Branch: refs/heads/bbiiggppiigg/amdgpu-func-call-protoype
Home: https://github.com/dyninst/dyninst
Commit: c31ce1861c16b0e60f603d08ef6478e47f1da264
https://github.com/dyninst/dyninst/commit/c31ce1861c16b0e60f603d08ef6478e47f1da264
Author: wuxx1279 <bbiiggppiigg@xxxxxxxxx>
Date: 2026-06-09 (Tue, 09 Jun 2026)
Changed paths:
A AMDGPU_CALL_SUPPORT_NOTES.md
M dyninstAPI/src/BPatch/BPatch_image.C
M dyninstAPI/src/addressSpace.C
M dyninstAPI/src/emit-amdgpu.C
M dyninstAPI/src/emit-amdgpu.h
M dyninstAPI/src/inst-amdgpu.C
M dyninstAPI/src/parse_func.C
M dyninstAPI/src/trampolines/baseTramp.C
M symtabAPI/CMakeLists.txt
M symtabAPI/src/Symtab-lookup.C
M symtabAPI/src/Symtab.C
A symtabAPI/src/relocationEntry-elf-amdgpu.C
Log Message:
-----------
AMDGPU: inter-module emitCall via GOT slot + S_SWAPPC, loader-aware reloc
Enable EmitterAmdgpuGfx908::emitCall for the inter-module (external) case:
a snippet that calls a function defined in another code object now emits a
per-callee 8-byte slot, a dynamic relocation against the callee, and a
PC-relative load + S_SWAPPC_B64 indirect call.
What this does:
- inst-amdgpu.C: implement getInterModuleFuncAddr (slot via inferiorMalloc +
addDependentRelocation), mirroring the x86/aarch64 GOT pattern.
- emit-amdgpu.{h,C}: emitIndirectCall computes the slot address PC-relative
(S_GETPC_B64 + 64-bit add of the link-time delta, same idiom as
emitLongJump) â NOT an absolute immediate, which would be wrong for a
position-independent code object â then S_LOAD_DWORDX2 + S_SWAPPC_B64.
emitCall wires the external path; clobberAllFuncCall added (conservative).
- baseTramp.C: guarded() returns false on AMDGPU. The recursion guard expands
to DYNINST_lock/unlock_tramp_guard() (host-only runtime) and its If-condition
needs a value-returning call, which AMDGPU emitCall does not provide; without
this, any func-call snippet aborted at operatorAST.C:273 "returned register
invalid".
- symtabAPI Symtab.C addExternalSymbolReference: on AMDGPU, force the
relocation placeholder to ST_NOTYPE and retarget it to ".dyninst.<callee>"
(both .dynsym and .symtab, plus the reloc name).

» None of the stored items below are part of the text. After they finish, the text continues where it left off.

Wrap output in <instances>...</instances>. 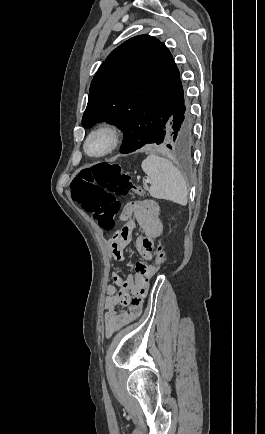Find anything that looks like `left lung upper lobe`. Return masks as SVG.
Wrapping results in <instances>:
<instances>
[{
	"label": "left lung upper lobe",
	"instance_id": "obj_1",
	"mask_svg": "<svg viewBox=\"0 0 265 434\" xmlns=\"http://www.w3.org/2000/svg\"><path fill=\"white\" fill-rule=\"evenodd\" d=\"M82 126L106 121L124 138L154 128L183 92L171 53L158 39L140 35L115 50L99 67L89 90Z\"/></svg>",
	"mask_w": 265,
	"mask_h": 434
}]
</instances>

Verified against ROCr loader
source: ApplyDynamicRelocation only name-resolves STT_NOTYPE symbols against
agent_symbols_, and PullElf only registers STT_OBJECT/kernels â so an
STT_FUNC reloc resolves locally to a segment base, not the callee. Pairs with
an external build step that exports STT_OBJECT ".dyninst.<callee>" aliases.
- relocationEntry-elf-amdgpu.C (new) + CMake: R_AMDGPU_* constants and
getGlobalRelType (R_AMDGPU_ABS64) since glibc elf.h lacks them.
What is NOT done (see AMDGPU_CALL_SUPPORT_NOTES.md):
- Intra-module direct call: still asserts (deferred).
- Calling convention: arguments and return value not pinned; emitCall asserts
on non-empty operands and returns Null_Register. clobberAllFuncCall is
maximally conservative as a result.
- Live-process (non-BinaryEdit) indirect call: asserts.
- End-to-end load-time resolution not yet confirmed on hardware: the slot must
receive the callee entry (not a pointer-to-pointer), the provider and
consumer must load into one hsa_executable_t, and which symbol table
PullElf::getSymbolTable() reads (.dynsym vs .symtab) is untraced â the
.symtab mirror is currently a hedge.
- gfx90a/gfx940 gated alongside gfx908 but untested.
Also includes temporary debug fprintf tracing in BPatch_image.C,
addressSpace.C, parse_func.C, Symtab-lookup.C from the instrumentability
investigation (to be removed before merge).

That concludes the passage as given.